As we reported in April, the Spot robots are equipped with devices, including cameras and a tablet computer, to let doctors ask patients about their symptoms without being in the same room. Researchers  from the Massachusetts Institute of Technology and Brigham and Women's Hospital in Boston have now published a paper about the results of their springtime test and are ready to try Dr. Spot out on real patients with coronavirus symptoms.

"In robotics, one of our goals is to use automation and robotic technology to remove people from dangerous jobs," Henwei Huang, one of the study's lead authors, said in a release. "We thought it should be possible for us to use a robot to remove the health care worker from the risk of directly exposing themselves to the patient."


The Spot robot holds a tablet computer showing the face of a doctor who may pose questions to the patient.

Courtesy MIT

Spot trots up to the patients, wearing four different cameras -- an infrared camera, plus three monochrome cameras that filter different wavelengths of light. The infrared camera can measure both elevated skin temperature and breathing rate. 

The three monochrome cameras measure the slight color changes that result when hemoglobin in blood cells binds to oxygen and flows through blood vessels, helping medical staff calculate a patient's pulse rate and blood oxygen saturation.

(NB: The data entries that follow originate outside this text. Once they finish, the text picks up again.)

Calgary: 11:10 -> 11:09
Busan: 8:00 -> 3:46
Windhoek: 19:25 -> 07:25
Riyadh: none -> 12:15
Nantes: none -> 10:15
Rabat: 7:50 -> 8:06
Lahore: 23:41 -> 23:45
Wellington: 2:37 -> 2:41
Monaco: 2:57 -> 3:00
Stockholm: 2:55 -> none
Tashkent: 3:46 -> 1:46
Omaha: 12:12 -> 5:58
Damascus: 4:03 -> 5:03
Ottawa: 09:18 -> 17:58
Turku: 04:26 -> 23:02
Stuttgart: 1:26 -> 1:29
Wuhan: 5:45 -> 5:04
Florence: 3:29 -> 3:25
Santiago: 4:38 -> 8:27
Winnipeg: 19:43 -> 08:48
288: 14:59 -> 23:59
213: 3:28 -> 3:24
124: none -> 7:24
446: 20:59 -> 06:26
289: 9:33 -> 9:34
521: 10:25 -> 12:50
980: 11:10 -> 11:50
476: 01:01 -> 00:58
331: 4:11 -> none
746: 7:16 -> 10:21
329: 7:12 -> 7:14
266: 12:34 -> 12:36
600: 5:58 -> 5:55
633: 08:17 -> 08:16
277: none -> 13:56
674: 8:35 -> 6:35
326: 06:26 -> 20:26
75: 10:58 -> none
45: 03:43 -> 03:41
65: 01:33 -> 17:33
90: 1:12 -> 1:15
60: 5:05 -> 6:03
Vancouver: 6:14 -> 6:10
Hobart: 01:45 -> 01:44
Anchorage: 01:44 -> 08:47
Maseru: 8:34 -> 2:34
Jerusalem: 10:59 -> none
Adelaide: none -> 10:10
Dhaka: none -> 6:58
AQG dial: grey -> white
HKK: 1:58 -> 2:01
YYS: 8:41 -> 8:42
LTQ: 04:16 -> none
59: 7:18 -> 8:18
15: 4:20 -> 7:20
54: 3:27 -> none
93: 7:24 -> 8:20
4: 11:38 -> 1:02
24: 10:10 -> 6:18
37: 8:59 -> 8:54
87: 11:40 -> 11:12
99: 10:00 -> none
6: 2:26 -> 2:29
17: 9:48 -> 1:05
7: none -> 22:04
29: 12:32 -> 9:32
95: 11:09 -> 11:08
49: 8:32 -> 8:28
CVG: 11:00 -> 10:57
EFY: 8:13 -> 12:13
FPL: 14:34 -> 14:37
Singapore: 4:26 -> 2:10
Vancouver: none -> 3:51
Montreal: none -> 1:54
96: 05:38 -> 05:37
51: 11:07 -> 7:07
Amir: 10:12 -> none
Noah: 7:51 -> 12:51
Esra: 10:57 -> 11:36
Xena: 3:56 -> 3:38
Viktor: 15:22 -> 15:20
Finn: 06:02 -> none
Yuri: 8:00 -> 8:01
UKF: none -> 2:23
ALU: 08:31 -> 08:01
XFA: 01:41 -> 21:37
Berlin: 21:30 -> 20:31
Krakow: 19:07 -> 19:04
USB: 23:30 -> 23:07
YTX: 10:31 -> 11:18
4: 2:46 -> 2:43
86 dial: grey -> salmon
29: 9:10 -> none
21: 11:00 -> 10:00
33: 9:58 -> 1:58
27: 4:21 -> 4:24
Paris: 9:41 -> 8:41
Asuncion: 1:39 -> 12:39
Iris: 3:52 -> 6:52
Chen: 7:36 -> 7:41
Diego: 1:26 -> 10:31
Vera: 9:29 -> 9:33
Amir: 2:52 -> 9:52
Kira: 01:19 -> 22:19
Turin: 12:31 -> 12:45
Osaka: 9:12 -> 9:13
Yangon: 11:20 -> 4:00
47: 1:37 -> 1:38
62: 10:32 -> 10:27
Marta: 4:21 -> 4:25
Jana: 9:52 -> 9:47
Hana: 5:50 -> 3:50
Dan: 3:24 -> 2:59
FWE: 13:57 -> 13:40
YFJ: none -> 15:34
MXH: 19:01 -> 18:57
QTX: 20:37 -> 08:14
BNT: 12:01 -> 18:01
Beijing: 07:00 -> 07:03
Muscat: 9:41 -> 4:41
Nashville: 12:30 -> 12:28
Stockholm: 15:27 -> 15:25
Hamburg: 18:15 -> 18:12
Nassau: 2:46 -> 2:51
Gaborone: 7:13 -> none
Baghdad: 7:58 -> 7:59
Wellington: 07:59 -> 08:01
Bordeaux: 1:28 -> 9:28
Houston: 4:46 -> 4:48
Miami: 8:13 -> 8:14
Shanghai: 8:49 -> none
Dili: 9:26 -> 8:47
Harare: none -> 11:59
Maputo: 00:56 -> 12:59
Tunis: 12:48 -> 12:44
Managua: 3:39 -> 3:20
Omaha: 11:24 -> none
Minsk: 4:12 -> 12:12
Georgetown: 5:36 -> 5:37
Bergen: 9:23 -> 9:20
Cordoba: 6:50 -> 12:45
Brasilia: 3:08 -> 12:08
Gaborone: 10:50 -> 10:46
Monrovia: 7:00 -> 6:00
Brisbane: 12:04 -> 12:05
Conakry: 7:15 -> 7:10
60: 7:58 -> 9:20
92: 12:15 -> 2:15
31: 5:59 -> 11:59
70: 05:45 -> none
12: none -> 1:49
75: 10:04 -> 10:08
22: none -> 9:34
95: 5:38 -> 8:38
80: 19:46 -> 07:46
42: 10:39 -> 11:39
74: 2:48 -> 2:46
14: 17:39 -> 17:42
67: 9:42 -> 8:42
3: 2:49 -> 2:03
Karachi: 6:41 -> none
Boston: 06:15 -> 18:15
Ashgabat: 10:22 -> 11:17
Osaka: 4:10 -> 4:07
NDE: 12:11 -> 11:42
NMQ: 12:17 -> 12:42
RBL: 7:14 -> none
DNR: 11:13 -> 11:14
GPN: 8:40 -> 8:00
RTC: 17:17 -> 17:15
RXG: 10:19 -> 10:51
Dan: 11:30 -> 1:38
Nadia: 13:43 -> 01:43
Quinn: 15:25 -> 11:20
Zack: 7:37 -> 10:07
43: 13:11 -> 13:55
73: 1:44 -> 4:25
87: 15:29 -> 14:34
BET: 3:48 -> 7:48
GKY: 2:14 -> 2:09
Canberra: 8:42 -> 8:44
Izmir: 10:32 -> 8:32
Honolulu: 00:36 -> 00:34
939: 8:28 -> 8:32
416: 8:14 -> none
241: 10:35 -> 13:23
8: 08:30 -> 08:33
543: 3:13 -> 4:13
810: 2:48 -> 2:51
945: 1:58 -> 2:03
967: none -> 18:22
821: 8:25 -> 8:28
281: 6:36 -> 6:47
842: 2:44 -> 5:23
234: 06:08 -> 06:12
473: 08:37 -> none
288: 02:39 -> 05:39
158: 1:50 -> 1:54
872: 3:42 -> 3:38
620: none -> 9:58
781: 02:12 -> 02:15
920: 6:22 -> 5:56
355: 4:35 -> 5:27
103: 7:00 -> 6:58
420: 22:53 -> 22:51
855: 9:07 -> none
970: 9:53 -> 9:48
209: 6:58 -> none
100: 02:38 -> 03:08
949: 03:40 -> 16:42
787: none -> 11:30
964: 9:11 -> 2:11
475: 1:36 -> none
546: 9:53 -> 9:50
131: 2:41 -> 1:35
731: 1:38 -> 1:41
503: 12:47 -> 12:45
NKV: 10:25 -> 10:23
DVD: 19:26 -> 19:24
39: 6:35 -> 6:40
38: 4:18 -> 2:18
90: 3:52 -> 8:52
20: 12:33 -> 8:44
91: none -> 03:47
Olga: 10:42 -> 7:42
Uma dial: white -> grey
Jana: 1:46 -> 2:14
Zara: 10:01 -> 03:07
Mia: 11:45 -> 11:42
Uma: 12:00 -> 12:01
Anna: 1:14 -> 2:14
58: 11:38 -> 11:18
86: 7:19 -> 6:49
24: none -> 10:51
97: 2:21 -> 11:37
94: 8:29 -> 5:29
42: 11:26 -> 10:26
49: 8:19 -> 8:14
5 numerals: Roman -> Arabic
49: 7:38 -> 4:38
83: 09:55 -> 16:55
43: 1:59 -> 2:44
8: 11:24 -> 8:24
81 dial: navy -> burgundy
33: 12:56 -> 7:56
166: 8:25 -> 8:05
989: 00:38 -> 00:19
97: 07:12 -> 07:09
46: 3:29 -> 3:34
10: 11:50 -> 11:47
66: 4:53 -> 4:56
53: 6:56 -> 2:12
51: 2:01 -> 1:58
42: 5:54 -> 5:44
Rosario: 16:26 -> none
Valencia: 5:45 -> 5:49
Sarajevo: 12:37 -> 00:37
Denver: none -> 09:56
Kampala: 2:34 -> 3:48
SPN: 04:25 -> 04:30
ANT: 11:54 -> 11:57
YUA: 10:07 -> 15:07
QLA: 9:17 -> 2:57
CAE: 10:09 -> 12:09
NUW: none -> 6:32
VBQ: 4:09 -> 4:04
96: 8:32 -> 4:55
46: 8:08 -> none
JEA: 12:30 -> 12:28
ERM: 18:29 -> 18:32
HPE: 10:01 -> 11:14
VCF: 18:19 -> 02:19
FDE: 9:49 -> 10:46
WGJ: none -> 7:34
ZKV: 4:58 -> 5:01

"We didn't really develop new technology to do the measurements," Huang says. "What we did is integrate them together very specifically for the COVID application, to analyze different vital signs at the same time."

For now,  the Spot robots will help doctors triage new patients, but researchers envision that the robots one day could be deployed in hospital rooms to monitor patients and allow doctors to check on them from a distance.